___ Material for this exercise
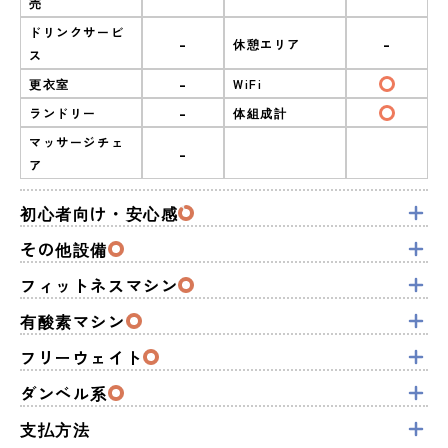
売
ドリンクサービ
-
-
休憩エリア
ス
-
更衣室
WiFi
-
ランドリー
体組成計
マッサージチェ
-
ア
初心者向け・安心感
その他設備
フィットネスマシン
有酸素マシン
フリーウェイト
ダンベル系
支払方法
______
___ Material for this exercise
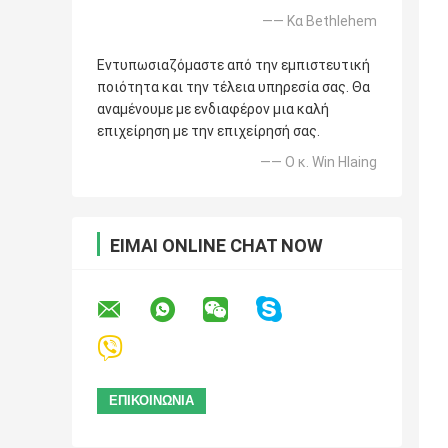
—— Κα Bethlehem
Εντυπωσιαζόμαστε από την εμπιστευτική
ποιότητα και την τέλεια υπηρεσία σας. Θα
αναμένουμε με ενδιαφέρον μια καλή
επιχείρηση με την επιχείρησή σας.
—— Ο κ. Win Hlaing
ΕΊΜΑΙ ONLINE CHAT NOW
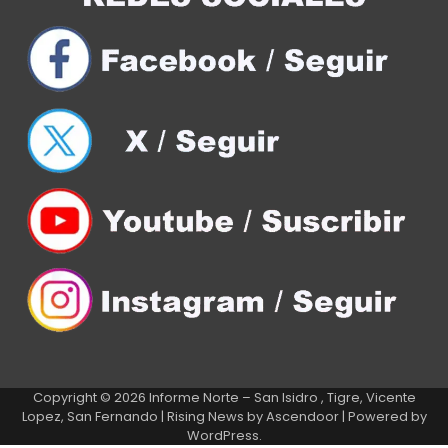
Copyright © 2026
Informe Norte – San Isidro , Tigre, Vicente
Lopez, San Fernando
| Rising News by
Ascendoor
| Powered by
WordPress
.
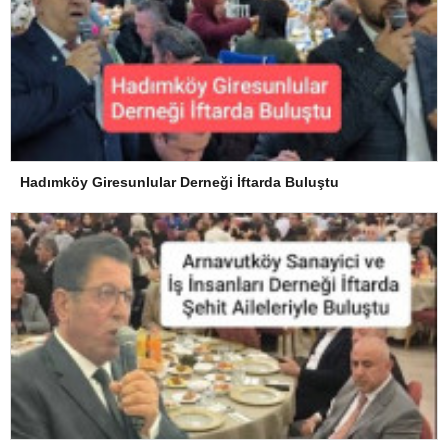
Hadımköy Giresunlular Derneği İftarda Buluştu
______
___ Material for this exercise
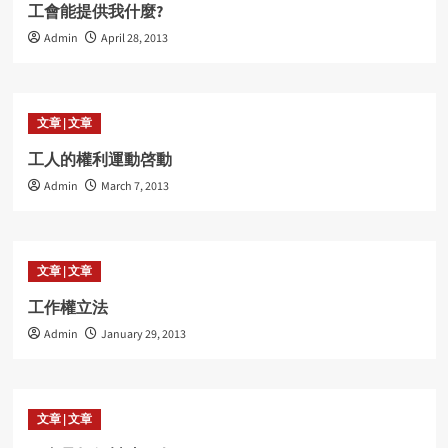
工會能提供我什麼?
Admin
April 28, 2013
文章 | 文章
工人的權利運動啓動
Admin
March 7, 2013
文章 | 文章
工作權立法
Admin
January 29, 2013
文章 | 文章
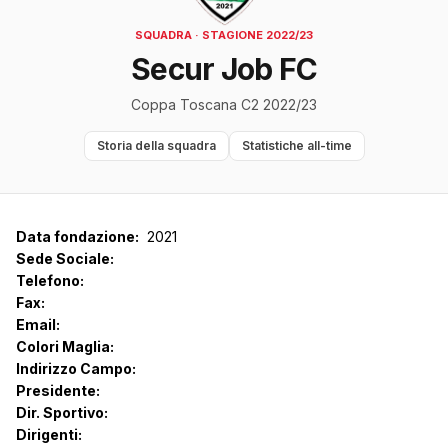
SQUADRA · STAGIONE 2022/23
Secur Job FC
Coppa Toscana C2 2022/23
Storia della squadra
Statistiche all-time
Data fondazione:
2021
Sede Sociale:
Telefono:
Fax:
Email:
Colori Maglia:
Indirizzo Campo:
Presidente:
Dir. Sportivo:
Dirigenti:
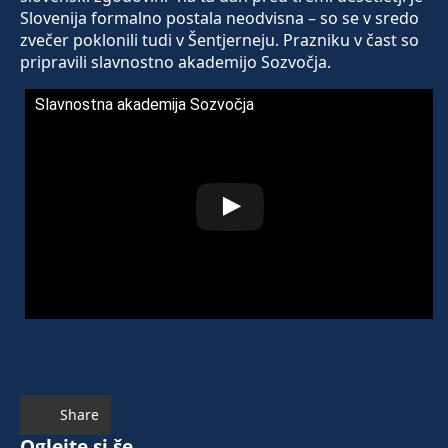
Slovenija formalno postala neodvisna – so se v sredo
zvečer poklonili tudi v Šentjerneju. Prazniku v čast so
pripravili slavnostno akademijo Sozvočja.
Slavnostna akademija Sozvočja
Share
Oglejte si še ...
______
* [Task description] Where does "Sozvočja" appear in the records above? Copy every line that has it.

* [Answer below]
pripravili slavnostno akademijo Sozvočja.
Slavnostna akademija Sozvočja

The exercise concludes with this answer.